AIM OF THE TASK: Instruction for the data below: set down exactly the lines from the line with "洋子に魅力を感じた蒔野はとらわれることなく語りま" to the line with "の時間軸を支配するだけの意味を持っていたのです。", inclusive, and no others.

RECORDS FOR THE EXERCISE:
Segment Open

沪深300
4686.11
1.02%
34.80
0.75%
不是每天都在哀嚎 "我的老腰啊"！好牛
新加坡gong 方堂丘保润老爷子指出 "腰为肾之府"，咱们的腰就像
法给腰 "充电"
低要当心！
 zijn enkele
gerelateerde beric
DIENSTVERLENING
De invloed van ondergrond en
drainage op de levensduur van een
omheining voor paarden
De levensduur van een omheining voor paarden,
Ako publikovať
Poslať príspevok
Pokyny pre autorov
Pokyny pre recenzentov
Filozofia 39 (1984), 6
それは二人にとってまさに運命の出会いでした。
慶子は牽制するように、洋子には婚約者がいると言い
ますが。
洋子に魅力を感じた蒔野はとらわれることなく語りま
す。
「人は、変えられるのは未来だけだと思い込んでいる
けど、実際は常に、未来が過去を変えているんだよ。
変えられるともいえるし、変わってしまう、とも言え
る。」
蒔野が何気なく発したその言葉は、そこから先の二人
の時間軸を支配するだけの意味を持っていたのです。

Segment Closed
Segment Open

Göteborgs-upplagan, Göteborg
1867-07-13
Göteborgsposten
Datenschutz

Segment Closed
Segment Open

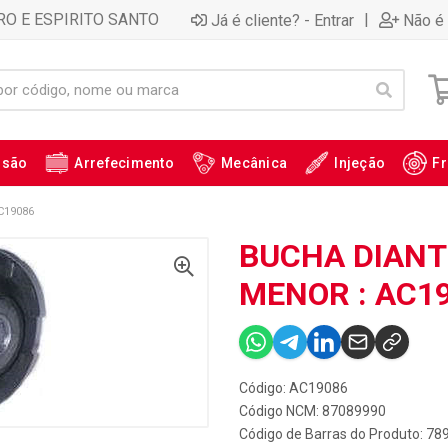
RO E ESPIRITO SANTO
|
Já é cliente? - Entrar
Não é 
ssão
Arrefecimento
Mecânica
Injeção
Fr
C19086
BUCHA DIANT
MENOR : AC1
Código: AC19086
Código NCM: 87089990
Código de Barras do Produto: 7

Segment Closed

EXERCISE RESULT:
洋子に魅力を感じた蒔野はとらわれることなく語りま
す。
「人は、変えられるのは未来だけだと思い込んでいる
けど、実際は常に、未来が過去を変えているんだよ。
変えられるともいえるし、変わってしまう、とも言え
る。」
蒔野が何気なく発したその言葉は、そこから先の二人
の時間軸を支配するだけの意味を持っていたのです。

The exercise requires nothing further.